Your task:
Among the entries below, only the lines starting at the one with "Médecin de famille" and ending at the one with "теперь мы живём все вместе. Сначала особых", both included, are to be printed exactly.

Saved entries:
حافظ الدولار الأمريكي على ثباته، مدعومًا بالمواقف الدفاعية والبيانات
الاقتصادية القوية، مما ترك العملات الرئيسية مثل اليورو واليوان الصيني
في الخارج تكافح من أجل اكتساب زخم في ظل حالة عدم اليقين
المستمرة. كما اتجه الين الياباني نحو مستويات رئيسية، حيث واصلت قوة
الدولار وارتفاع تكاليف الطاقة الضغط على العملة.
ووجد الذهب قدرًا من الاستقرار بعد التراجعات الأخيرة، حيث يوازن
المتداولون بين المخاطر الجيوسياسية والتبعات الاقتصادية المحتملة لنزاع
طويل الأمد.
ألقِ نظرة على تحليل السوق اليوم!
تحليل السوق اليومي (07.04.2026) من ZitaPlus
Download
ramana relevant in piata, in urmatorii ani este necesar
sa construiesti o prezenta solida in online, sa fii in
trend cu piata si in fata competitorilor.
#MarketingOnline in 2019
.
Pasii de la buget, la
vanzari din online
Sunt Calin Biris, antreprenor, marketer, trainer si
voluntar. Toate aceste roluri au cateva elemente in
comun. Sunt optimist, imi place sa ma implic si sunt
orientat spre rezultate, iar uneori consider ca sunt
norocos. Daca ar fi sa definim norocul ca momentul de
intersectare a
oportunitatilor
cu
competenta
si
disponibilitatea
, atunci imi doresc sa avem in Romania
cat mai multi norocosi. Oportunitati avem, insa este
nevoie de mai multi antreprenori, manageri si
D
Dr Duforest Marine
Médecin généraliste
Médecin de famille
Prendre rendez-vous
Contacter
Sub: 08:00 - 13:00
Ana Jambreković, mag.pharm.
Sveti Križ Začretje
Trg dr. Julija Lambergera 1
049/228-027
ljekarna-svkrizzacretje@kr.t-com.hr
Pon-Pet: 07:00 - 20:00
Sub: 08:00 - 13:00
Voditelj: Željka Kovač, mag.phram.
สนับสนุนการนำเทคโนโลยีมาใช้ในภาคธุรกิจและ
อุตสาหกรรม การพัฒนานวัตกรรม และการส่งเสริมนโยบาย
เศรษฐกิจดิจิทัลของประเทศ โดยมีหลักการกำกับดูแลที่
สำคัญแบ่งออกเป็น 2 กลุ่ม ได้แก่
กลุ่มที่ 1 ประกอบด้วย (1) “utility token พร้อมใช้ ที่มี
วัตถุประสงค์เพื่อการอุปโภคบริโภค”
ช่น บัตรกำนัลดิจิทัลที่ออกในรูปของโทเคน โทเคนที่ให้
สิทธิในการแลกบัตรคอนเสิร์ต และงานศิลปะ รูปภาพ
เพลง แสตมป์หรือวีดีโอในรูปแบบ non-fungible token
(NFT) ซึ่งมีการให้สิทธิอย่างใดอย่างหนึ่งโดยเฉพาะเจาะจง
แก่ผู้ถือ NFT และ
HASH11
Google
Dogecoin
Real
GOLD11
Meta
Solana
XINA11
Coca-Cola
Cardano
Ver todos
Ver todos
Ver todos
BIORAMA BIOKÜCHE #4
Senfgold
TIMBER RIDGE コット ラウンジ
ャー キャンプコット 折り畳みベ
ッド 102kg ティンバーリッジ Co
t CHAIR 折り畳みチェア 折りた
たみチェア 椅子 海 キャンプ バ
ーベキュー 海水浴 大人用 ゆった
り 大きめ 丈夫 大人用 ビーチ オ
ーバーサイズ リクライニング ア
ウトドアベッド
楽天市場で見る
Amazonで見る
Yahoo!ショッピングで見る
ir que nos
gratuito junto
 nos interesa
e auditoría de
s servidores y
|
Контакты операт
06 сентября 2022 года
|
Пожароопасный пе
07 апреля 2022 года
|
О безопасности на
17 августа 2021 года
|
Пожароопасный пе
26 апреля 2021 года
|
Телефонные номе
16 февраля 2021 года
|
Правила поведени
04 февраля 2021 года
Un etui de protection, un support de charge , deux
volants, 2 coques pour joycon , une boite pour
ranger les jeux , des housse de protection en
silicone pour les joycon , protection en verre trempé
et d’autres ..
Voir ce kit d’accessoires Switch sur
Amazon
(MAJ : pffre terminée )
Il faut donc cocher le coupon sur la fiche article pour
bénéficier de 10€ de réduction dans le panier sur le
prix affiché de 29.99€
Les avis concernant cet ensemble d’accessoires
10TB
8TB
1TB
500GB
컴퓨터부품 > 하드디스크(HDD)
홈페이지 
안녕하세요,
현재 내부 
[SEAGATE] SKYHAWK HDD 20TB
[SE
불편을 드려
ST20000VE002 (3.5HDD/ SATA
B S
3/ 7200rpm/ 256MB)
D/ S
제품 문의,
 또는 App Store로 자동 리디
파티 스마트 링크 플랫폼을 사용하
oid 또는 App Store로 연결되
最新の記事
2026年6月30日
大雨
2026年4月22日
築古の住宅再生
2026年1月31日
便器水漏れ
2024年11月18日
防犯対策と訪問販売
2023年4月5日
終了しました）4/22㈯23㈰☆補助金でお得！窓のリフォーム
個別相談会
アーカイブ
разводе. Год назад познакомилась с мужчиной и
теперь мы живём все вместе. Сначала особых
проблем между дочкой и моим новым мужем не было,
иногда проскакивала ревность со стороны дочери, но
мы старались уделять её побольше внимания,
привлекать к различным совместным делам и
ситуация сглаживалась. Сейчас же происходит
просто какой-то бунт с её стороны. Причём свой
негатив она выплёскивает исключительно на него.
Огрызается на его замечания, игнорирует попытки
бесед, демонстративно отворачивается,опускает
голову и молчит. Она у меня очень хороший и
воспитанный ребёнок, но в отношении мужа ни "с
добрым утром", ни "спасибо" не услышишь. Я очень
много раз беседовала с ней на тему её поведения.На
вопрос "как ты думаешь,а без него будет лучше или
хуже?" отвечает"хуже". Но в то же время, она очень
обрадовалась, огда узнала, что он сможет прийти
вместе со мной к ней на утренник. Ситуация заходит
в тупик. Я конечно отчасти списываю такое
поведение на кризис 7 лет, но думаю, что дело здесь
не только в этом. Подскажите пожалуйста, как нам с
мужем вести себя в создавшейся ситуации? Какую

Written solution:
Médecin de famille
Prendre rendez-vous
Contacter
Sub: 08:00 - 13:00
Ana Jambreković, mag.pharm.
Sveti Križ Začretje
Trg dr. Julija Lambergera 1
049/228-027
ljekarna-svkrizzacretje@kr.t-com.hr
Pon-Pet: 07:00 - 20:00
Sub: 08:00 - 13:00
Voditelj: Željka Kovač, mag.phram.
สนับสนุนการนำเทคโนโลยีมาใช้ในภาคธุรกิจและ
อุตสาหกรรม การพัฒนานวัตกรรม และการส่งเสริมนโยบาย
เศรษฐกิจดิจิทัลของประเทศ โดยมีหลักการกำกับดูแลที่
สำคัญแบ่งออกเป็น 2 กลุ่ม ได้แก่
กลุ่มที่ 1 ประกอบด้วย (1) “utility token พร้อมใช้ ที่มี
วัตถุประสงค์เพื่อการอุปโภคบริโภค”
ช่น บัตรกำนัลดิจิทัลที่ออกในรูปของโทเคน โทเคนที่ให้
สิทธิในการแลกบัตรคอนเสิร์ต และงานศิลปะ รูปภาพ
เพลง แสตมป์หรือวีดีโอในรูปแบบ non-fungible token
(NFT) ซึ่งมีการให้สิทธิอย่างใดอย่างหนึ่งโดยเฉพาะเจาะจง
แก่ผู้ถือ NFT และ
HASH11
Google
Dogecoin
Real
GOLD11
Meta
Solana
XINA11
Coca-Cola
Cardano
Ver todos
Ver todos
Ver todos
BIORAMA BIOKÜCHE #4
Senfgold
TIMBER RIDGE コット ラウンジ
ャー キャンプコット 折り畳みベ
ッド 102kg ティンバーリッジ Co
t CHAIR 折り畳みチェア 折りた
たみチェア 椅子 海 キャンプ バ
ーベキュー 海水浴 大人用 ゆった
り 大きめ 丈夫 大人用 ビーチ オ
ーバーサイズ リクライニング ア
ウトドアベッド
楽天市場で見る
Amazonで見る
Yahoo!ショッピングで見る
ir que nos
gratuito junto
 nos interesa
e auditoría de
s servidores y
|
Контакты операт
06 сентября 2022 года
|
Пожароопасный пе
07 апреля 2022 года
|
О безопасности на
17 августа 2021 года
|
Пожароопасный пе
26 апреля 2021 года
|
Телефонные номе
16 февраля 2021 года
|
Правила поведени
04 февраля 2021 года
Un etui de protection, un support de charge , deux
volants, 2 coques pour joycon , une boite pour
ranger les jeux , des housse de protection en
silicone pour les joycon , protection en verre trempé
et d’autres ..
Voir ce kit d’accessoires Switch sur
Amazon
(MAJ : pffre terminée )
Il faut donc cocher le coupon sur la fiche article pour
bénéficier de 10€ de réduction dans le panier sur le
prix affiché de 29.99€
Les avis concernant cet ensemble d’accessoires
10TB
8TB
1TB
500GB
컴퓨터부품 > 하드디스크(HDD)
홈페이지 
안녕하세요,
현재 내부 
[SEAGATE] SKYHAWK HDD 20TB
[SE
불편을 드려
ST20000VE002 (3.5HDD/ SATA
B S
3/ 7200rpm/ 256MB)
D/ S
제품 문의,
 또는 App Store로 자동 리디
파티 스마트 링크 플랫폼을 사용하
oid 또는 App Store로 연결되
最新の記事
2026年6月30日
大雨
2026年4月22日
築古の住宅再生
2026年1月31日
便器水漏れ
2024年11月18日
防犯対策と訪問販売
2023年4月5日
終了しました）4/22㈯23㈰☆補助金でお得！窓のリフォーム
個別相談会
アーカイブ
разводе. Год назад познакомилась с мужчиной и
теперь мы живём все вместе. Сначала особых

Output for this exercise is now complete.